What is required – What is needed is an exact copy of the entries below, with the pictures left out.

Transcribed page contents –
^^^^^^^^

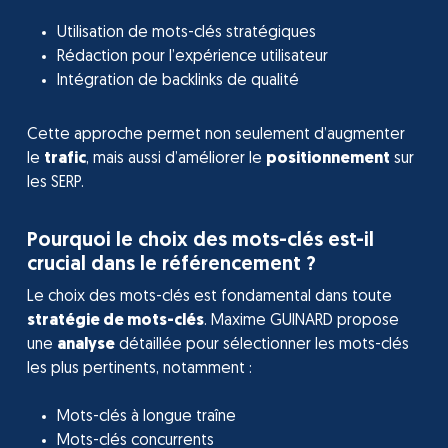
Utilisation de mots-clés stratégiques
Rédaction pour l’expérience utilisateur
Intégration de backlinks de qualité
Cette approche permet non seulement d’augmenter
le
trafic
, mais aussi d’améliorer le
positionnement
sur
les SERP.
Pourquoi le choix des mots-clés est-il
crucial dans le référencement ?
Le choix des mots-clés est fondamental dans toute
stratégie de mots-clés
. Maxime GUINARD propose
une
analyse
détaillée pour sélectionner les mots-clés
les plus pertinents, notamment :
Mots-clés à longue traîne
Mots-clés concurrents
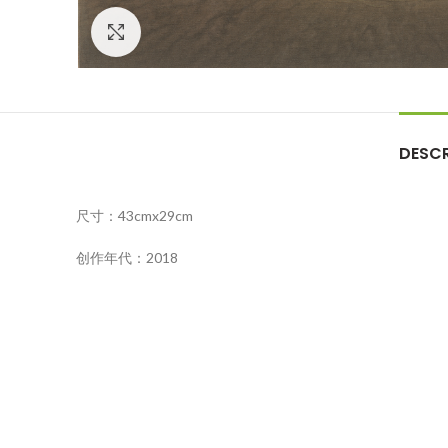
Click to enlarge
DESCR
尺寸：43cmx29cm
创作年代：2018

^^^^^^^^

Result of this exercise –
Utilisation de mots-clés stratégiques
Rédaction pour l’expérience utilisateur
Intégration de backlinks de qualité
Cette approche permet non seulement d’augmenter
le
trafic
, mais aussi d’améliorer le
positionnement
sur
les SERP.
Pourquoi le choix des mots-clés est-il
crucial dans le référencement ?
Le choix des mots-clés est fondamental dans toute
stratégie de mots-clés
. Maxime GUINARD propose
une
analyse
détaillée pour sélectionner les mots-clés
les plus pertinents, notamment :
Mots-clés à longue traîne
Mots-clés concurrents
Click to enlarge
DESCR
尺寸：43cmx29cm
创作年代：2018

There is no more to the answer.